Art Markman, professor da Universidade do Texas e diretor do famoso Centro de Inovação IC2, da cidade de Austin, compara a habilidade de inovar com jogar xadrez. Ele cita pesquisas que comprovam que o conhecimento de jogadores em relação a variações de jogadas, aberturas e movimentos são características que determinam a qualidade do enxadrista muito mais do que sua capacidade de abstração.
Um jogador de xadrez evolui à medida que joga, conhece novos adversários e é capaz de relacionar movimentos conhecidos com estilos e táticas, de forma a antecipar lances de um adversário e decidir suas jogadas com base nisso.
As regras do xadrez são razoavelmente simples. Temos um tabuleiro invariável, com um número de peças constante e tipos de peças que podem se mover de determinada maneira. Não há exceções ou variações. Entretanto, a dificuldade do xadrez está exatamente no número absurdo de movimentos possíveis após cada nova rodada.
Desde os anos 1980, computadores passaram a ser colocados como rivais dos maiores enxadristas do mundo. Em várias circunstâncias, ainda que fossem capazes de avaliar milhões de movimentos possíveis em segundos a cada rodada, enxadristas, que avaliam mentalmente apenas algumas dezenas de movimentos a cada rodada, foram capazes de superá-los.
Ao contrário da avaliação metódica de todo e qualquer desdobramento possível, enxadristas limitam-se a determinadas opções. Eles o fazem com base em sua experiência e naquilo que viram ao longo de suas carreiras. Opções de movimentos inúteis ou infrutíferos são, ao longo de toda uma carreira, deixadas de lado.

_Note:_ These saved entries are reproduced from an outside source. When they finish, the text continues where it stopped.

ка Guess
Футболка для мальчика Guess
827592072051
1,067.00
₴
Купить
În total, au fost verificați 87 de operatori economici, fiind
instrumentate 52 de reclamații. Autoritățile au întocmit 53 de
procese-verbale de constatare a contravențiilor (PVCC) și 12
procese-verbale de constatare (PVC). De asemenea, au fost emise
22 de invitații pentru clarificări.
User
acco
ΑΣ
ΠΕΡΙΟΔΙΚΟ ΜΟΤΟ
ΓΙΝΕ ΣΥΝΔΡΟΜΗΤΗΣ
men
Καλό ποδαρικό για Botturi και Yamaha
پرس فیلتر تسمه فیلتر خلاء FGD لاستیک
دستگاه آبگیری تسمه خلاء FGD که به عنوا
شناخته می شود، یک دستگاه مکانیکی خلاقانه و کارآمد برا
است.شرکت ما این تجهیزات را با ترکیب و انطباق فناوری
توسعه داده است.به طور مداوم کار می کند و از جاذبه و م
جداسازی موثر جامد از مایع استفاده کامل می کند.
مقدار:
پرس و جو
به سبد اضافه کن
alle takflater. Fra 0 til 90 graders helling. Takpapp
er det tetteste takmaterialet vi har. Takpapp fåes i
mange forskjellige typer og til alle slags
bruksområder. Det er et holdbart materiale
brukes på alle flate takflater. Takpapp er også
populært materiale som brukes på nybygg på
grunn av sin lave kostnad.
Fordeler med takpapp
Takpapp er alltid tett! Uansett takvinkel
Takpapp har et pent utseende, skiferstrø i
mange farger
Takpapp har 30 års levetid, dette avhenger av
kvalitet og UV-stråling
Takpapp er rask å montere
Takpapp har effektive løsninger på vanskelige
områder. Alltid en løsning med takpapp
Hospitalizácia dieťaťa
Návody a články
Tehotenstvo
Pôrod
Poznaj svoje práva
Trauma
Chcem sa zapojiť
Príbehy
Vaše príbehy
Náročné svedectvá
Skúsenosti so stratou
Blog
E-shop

Mais do que um talento, enxadristas pensam as próximas jogadas em relação aos computadores que enfrentam, e isso reflete uma habilidade, algo adquirido. Mais do que uma abstração, no entanto, sua inteligência de ação em novas jogadas é determinada não apenas pelas opções e alternativas que eles cogitam mentalmente, mas principalmente por todas as opções que sequer vêm à mente, uma vez que já foram descartadas.
Pensar como inovar e possuir tal habilidade é, cada vez mais, um atributo de poder na sociedade moderna. Não sob a concepção despótica de poder com a qual muitos estão habituados, mas sim sob uma nova ótica. O poder como ferramenta para imprimir mudanças — mas mudanças para melhor.
Para desenvolver tal habilidade, mais do que perceber o que devemos aprender ou desenvolver, precisa-se compreender por que devemos cultivar tais capacidades. O motivo e o propósito são peças fundamentais para desenvolver o poder, pensar e enxergar o mundo de forma mais clara e ser capaz de imprimir as modificações necessárias para solucionar problemas individuais e sociais.
Pensar de forma inovadora não significa “usar” tecnologias inovadoras.
Embora os notáveis avanços nas tecnologias de comunicação, transmissão e em áreas como a robótica, a informática e até mesmo a física tenham, em grande parte, sido fundamentais para a criação de um novo modo de pensar, eles não representam esse pensamento de forma direta.
Imagine do seguinte modo: uma repartição pública com funcionários destreinados, sem reciclagem de conhecimento e com práticas que eram comuns apenas nos anos 1970 recebem uma impressora 3D em seu escritório.
Sem qualquer função aparente nesse contexto, tirando talvez a curiosidade e sem que nenhum dos funcionários locais tenha familiaridade sequer com as duas ou três gerações tecnológicas que antecedem a impressão 3D, o artefato torna-se mais uma máquina encostada.
Essas tecnologias são, no entanto, gatilhos que podem disparar um raciocínio e uma forma de pensar diferentes — e esse mindset leva à utilização dessa tecnologia de forma a criar soluções, promover melhorias e resolver dilemas de forma mais eficaz.
Pensar como um enxadrista sobre a inovação é uma nova maneira de olhar o mundo, descobrimos maneiras mais inteligentes de usar recursos, ferramentas e instrumentos – tecnológicos ou não.
*André Telles é especialista em governos inteligentes. Autor de cinco livros sobre temas relacionados a tecnologia e inovação, palestrante, professor. Atualmente é assessor de inovação da Celepar.